**EXERCISE INPUTS**
┌──

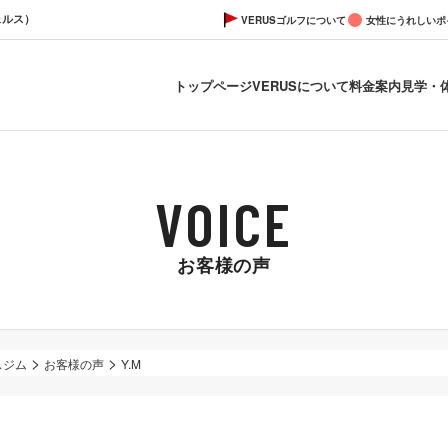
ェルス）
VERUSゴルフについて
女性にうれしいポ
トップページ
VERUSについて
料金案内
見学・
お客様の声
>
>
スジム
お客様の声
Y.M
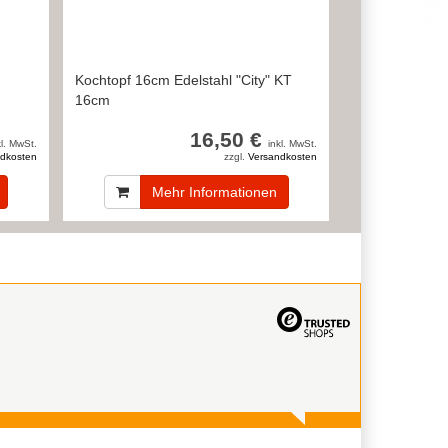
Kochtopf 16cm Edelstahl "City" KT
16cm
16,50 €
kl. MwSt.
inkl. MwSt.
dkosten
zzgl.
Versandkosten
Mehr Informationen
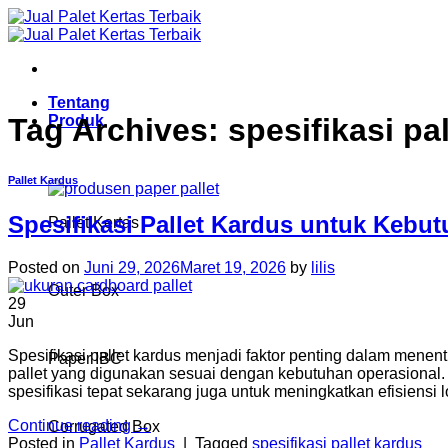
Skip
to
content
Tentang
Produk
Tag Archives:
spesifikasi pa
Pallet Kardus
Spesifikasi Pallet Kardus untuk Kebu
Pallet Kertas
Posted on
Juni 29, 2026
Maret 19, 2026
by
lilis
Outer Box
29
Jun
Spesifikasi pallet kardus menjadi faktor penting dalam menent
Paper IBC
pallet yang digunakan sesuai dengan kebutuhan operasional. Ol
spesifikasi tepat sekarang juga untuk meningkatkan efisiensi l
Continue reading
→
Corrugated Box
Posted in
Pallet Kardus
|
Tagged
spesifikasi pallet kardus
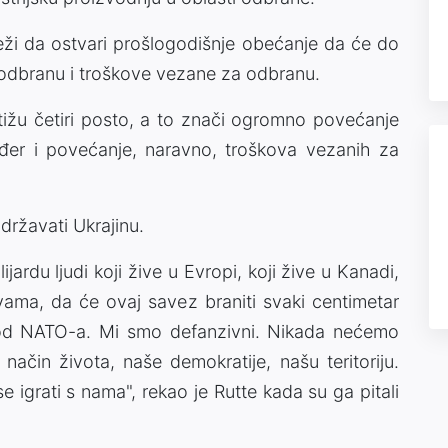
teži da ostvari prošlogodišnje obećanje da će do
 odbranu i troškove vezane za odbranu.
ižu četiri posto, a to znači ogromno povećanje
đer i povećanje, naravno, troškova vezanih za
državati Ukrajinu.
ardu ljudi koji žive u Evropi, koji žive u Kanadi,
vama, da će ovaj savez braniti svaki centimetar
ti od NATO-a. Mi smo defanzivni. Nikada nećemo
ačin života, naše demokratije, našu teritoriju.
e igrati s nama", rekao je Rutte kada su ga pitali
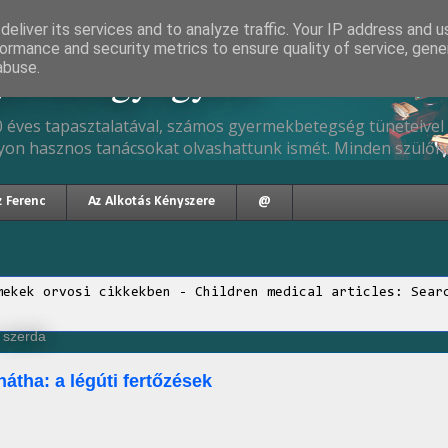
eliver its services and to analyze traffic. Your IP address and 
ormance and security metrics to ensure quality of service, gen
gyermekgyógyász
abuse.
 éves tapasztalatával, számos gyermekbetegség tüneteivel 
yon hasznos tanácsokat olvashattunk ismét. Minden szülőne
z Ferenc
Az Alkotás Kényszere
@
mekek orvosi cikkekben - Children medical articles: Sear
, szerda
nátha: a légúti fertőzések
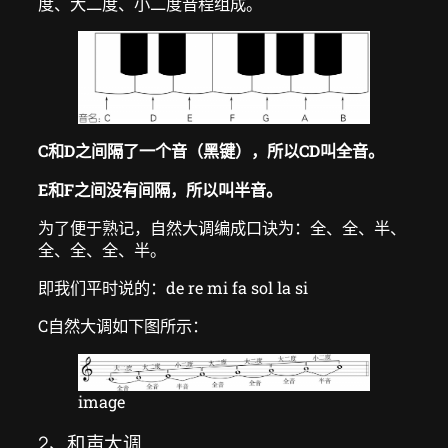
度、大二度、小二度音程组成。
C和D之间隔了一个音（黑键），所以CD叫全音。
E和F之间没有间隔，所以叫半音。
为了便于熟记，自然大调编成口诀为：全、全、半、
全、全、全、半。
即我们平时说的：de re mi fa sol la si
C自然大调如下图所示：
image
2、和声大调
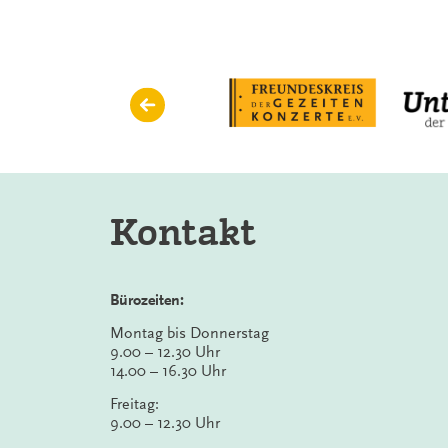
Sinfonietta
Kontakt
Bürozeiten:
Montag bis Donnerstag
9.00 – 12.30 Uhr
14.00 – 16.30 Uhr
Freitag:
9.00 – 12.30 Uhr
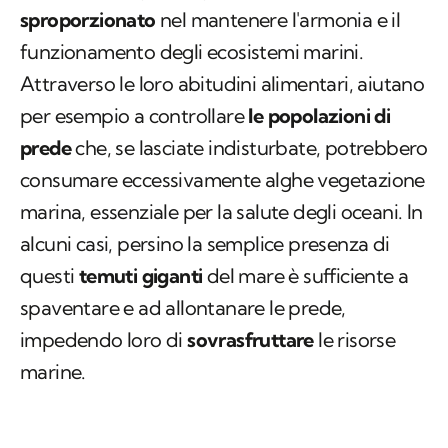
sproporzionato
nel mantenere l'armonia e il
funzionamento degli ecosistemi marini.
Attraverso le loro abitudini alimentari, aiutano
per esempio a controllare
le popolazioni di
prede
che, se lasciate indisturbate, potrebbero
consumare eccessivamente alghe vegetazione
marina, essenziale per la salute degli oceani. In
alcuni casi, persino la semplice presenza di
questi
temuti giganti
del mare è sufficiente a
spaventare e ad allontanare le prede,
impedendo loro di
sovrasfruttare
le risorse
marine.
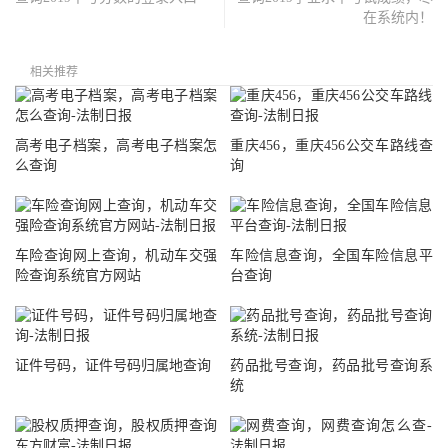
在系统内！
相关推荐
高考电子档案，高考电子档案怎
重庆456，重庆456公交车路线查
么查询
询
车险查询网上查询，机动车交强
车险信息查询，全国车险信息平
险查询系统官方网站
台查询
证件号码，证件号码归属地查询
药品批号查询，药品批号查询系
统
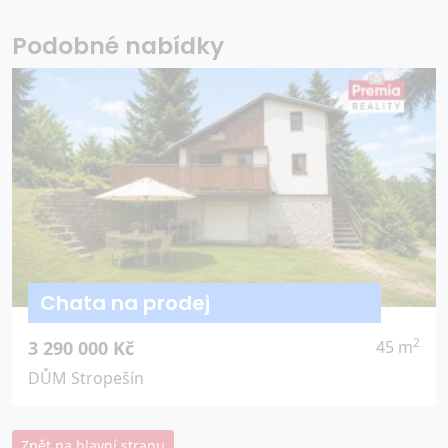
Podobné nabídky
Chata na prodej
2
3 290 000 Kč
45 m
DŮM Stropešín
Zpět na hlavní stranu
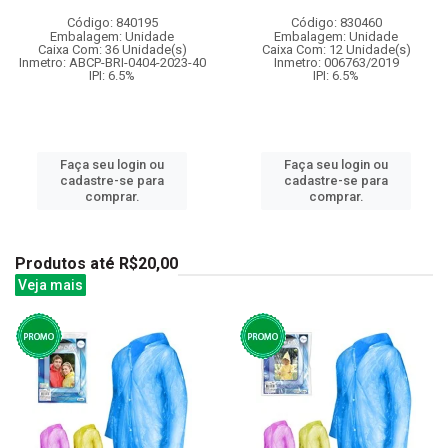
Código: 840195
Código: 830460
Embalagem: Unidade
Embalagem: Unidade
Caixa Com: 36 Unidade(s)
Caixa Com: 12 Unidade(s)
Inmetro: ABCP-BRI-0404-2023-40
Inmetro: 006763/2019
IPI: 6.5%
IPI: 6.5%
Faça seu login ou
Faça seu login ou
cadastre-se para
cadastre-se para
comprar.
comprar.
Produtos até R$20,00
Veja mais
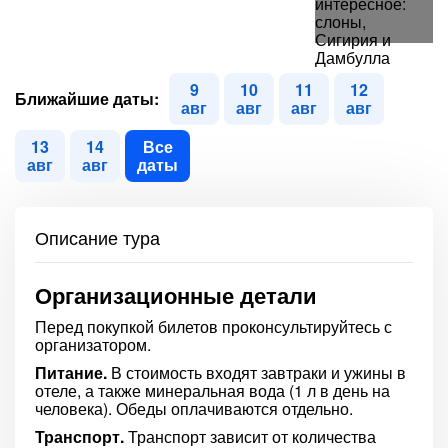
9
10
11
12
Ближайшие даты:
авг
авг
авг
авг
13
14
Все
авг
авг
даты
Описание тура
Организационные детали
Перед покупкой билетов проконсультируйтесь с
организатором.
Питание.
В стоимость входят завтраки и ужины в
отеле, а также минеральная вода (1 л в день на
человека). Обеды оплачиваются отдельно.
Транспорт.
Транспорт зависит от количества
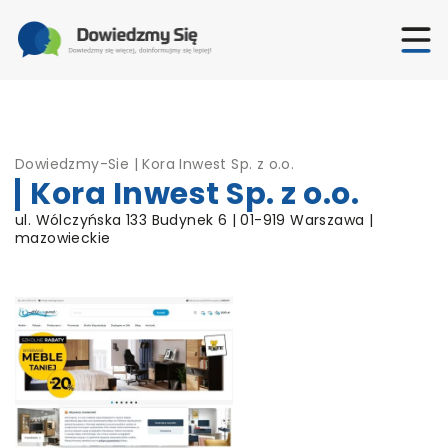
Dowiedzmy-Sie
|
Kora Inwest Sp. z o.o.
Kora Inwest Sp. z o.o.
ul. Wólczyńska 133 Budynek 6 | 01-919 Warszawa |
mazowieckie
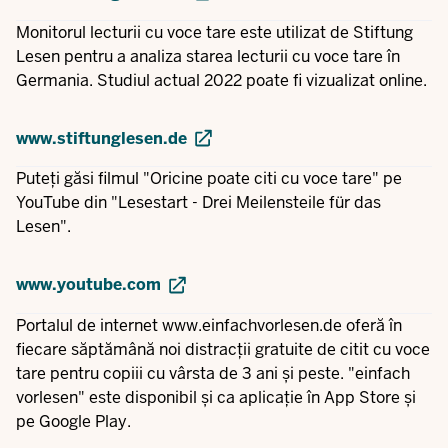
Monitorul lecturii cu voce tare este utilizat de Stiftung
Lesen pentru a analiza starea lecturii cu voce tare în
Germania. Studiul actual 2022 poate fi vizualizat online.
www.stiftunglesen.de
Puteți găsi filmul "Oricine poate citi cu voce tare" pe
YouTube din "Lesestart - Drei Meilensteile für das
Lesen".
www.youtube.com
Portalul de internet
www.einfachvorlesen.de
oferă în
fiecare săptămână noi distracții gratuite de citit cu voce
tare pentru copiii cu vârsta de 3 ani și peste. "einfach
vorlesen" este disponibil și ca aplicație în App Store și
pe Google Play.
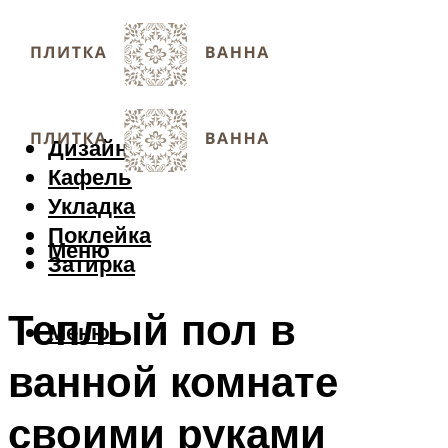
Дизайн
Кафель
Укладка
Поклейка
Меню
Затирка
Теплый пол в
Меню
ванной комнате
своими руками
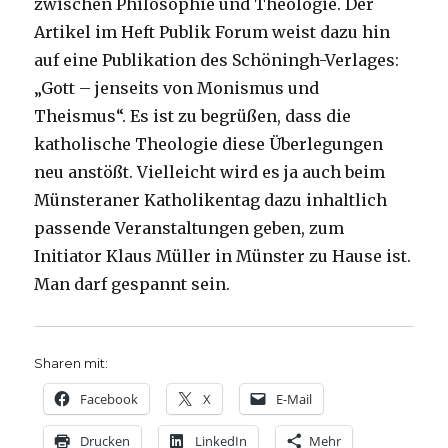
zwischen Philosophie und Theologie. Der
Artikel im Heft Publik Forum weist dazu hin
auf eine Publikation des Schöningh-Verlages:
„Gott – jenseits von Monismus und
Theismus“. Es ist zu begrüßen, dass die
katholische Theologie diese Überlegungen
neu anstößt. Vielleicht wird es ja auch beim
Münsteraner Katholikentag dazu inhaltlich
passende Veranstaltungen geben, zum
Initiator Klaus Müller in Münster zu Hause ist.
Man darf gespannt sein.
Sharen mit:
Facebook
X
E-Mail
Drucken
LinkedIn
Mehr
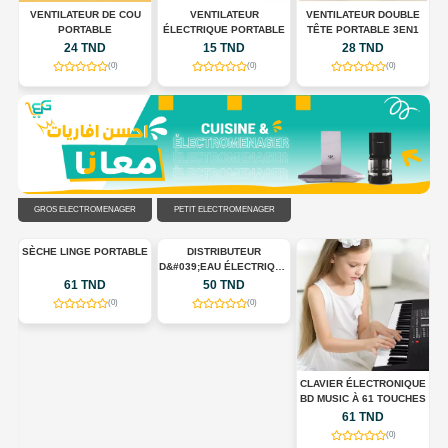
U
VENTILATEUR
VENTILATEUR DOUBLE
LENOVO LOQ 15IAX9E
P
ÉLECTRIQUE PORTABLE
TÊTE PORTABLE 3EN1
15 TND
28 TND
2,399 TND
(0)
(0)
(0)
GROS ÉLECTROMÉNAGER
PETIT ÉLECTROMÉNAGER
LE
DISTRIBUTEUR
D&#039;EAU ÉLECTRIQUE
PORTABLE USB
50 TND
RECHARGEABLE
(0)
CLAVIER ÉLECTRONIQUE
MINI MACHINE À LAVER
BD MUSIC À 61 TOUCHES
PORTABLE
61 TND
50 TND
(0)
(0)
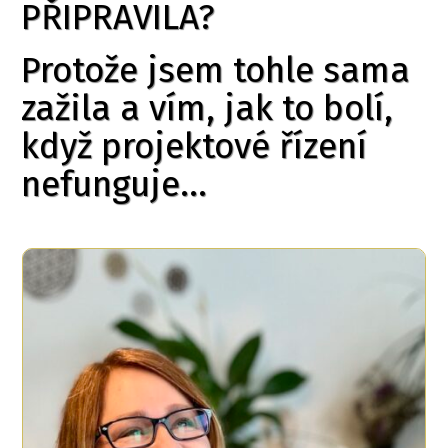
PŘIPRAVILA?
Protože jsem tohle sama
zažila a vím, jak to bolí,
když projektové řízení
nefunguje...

└──

Lines of the listing above that include the string "untuk" should each be copied.

Spesifikasi Pallet Kardus untuk Kebu
spesifikasi tepat sekarang juga untuk meningkatkan efisiensi l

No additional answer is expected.